* **EXERCISE DETAILS**
Retype, without any change, the line that contains "Available as cloud-based or on-premises" and every line that follows it to the end of the entries, and nothing else.

=== Begin Enclosure ===

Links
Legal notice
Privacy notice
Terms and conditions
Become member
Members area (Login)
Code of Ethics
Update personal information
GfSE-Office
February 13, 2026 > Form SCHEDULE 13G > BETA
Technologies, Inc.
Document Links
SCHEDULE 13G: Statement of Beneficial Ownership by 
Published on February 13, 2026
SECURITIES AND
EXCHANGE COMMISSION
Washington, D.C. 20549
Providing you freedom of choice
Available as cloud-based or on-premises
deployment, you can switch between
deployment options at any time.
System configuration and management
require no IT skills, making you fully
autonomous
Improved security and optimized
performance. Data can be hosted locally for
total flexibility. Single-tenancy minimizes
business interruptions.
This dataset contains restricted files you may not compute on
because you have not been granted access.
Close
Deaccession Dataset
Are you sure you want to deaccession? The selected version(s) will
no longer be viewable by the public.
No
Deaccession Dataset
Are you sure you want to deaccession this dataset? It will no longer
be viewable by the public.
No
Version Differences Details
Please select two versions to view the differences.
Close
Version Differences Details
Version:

=== End Enclosure ===

* **TASK RESPONSE**
Available as cloud-based or on-premises
deployment, you can switch between
deployment options at any time.
System configuration and management
require no IT skills, making you fully
autonomous
Improved security and optimized
performance. Data can be hosted locally for
total flexibility. Single-tenancy minimizes
business interruptions.
This dataset contains restricted files you may not compute on
because you have not been granted access.
Close
Deaccession Dataset
Are you sure you want to deaccession? The selected version(s) will
no longer be viewable by the public.
No
Deaccession Dataset
Are you sure you want to deaccession this dataset? It will no longer
be viewable by the public.
No
Version Differences Details
Please select two versions to view the differences.
Close
Version Differences Details
Version:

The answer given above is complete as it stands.